▶ _Task goal_: Would you give the number of lines below in which the string "Explorer" appears? Nothing else is needed.

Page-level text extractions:
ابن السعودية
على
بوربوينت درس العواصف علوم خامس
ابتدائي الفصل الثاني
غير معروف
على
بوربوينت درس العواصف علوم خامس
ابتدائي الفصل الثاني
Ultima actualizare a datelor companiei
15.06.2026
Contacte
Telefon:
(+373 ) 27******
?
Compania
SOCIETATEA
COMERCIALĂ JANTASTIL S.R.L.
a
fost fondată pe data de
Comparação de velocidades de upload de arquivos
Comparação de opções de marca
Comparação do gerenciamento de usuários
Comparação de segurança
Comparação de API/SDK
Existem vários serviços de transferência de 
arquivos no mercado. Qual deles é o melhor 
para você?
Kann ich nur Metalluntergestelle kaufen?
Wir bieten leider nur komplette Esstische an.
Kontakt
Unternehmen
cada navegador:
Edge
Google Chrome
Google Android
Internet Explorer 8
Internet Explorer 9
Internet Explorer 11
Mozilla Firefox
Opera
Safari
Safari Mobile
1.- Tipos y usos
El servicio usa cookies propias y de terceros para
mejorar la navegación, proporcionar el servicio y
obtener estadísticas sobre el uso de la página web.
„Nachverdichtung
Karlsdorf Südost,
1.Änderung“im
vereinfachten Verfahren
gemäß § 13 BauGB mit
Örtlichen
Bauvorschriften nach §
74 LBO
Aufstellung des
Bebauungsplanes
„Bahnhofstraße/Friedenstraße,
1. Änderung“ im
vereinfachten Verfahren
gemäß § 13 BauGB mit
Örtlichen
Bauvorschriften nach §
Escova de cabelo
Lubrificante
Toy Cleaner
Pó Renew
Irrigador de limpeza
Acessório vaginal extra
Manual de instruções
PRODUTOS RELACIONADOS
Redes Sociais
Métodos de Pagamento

▶ _Result of this exercise_: 3